As ligações alternaram entre as saídas simples (RCA) e balanceadas (XLR) com cablagem Nordost Valhalla. Diferenças se as há ao nível nas ligações são de volume percebido, não de qualidade do som.
Mas há algo que me deixa intrigado. Se também pode ser utilizado como prévio com controlo de volume digital, porque não incluir também uma entrada para auscultadores no ‘CXN’ e, então sim, já não era preciso mesmo mais nada?...Fica a sugestão.
Terabytes de música sem jitter
Há uma clara sensação de ausência de jitter e distorção que convida às audições prolongadas, terabyte após terabyte. O som, como seria de esperar, tem o mesmo carácter ‘very british’’do pequeno ‘Magic’ (ver Artigos Relacionados), com excelente ritmo, fruto da articulação do grave, e uma gama média carnuda.
No agudo, nota-se que evitaram utilizar uma ‘peneira’ demasiado fina, como aqueles filtros de luminance em fotografia, que eliminam totalmente o grão à custa da vivacidade e da dinâmica. Aliás, a dinâmica intrínseca do ‘CXN’ não cessa de me surpreender quando a música o exige, e não me refiro apenas ao rock, pois até é patente numa simples voz a capella ressoando na acústica de uma igreja medieval.
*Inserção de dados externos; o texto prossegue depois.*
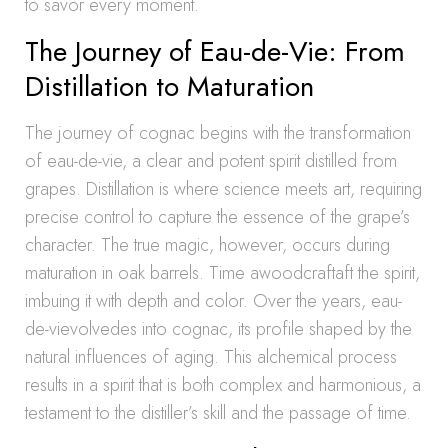
to savor every moment.
The Journey of Eau-de-Vie: From
Distillation to Maturation
The journey of cognac begins with the transformation
of eau-de-vie, a clear and potent spirit distilled from
grapes. Distillation is where science meets art, requiring
precise control to capture the essence of the grape’s
character. The true magic, however, occurs during
maturation in oak barrels. Time awoodcraftaft the spirit,
imbuing it with depth and color. Over the years, eau-
de-vievolvedes into cognac, its profile shaped by the
natural influences of aging. This alchemical process
results in a spirit that is both complex and harmonious, a
testament to the distiller’s skill and the passage of time.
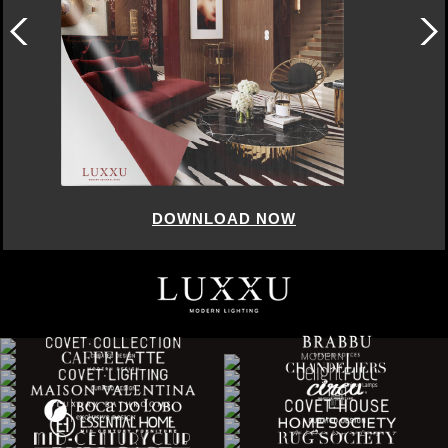
DOWNLOAD NOW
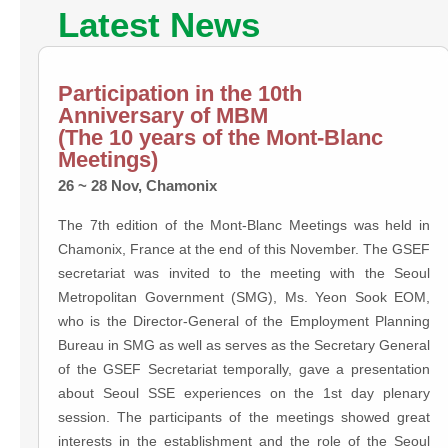
Latest News
Participation in the 10th
Anniversary of MBM
(The 10 years of the Mont-Blanc
Meetings)
26 ~ 28 Nov, Chamonix
The 7th edition of the Mont-Blanc Meetings was held in
Chamonix, France at the end of this November. The GSEF
secretariat was invited to the meeting with the Seoul
Metropolitan Government (SMG), Ms. Yeon Sook EOM,
who is the Director-General of the Employment Planning
Bureau in SMG as well as serves as the Secretary General
of the GSEF Secretariat temporally, gave a presentation
about Seoul SSE experiences on the 1st day plenary
session. The participants of the meetings showed great
interests in the establishment and the role of the Seoul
Tal como o ‘Magic’, a concorrência do ‘CXN’ é apertada nesta área, pois apesar de ser barato, haverá sempre quem venda ainda mais barato. Nada como ouvir para comparar, sobretudo se quer ouvir música digital com boa qualidade e dispensar o computador: é só ligar um NAS da Synology à sua rede doméstica e conduzir depois as operações directamente no ‘CXN’, com o controlo remoto ou a app Cambridge Connect no seu smartphone ou iPad.
O Cambridge CXN Network Player é um produto lifestyle, moderno, prático e funcional, com um som que não envergonha a música, e um preço que não o vai levar à falência e exigir um resgate familiar com declaração de insolvência: 1098 euros.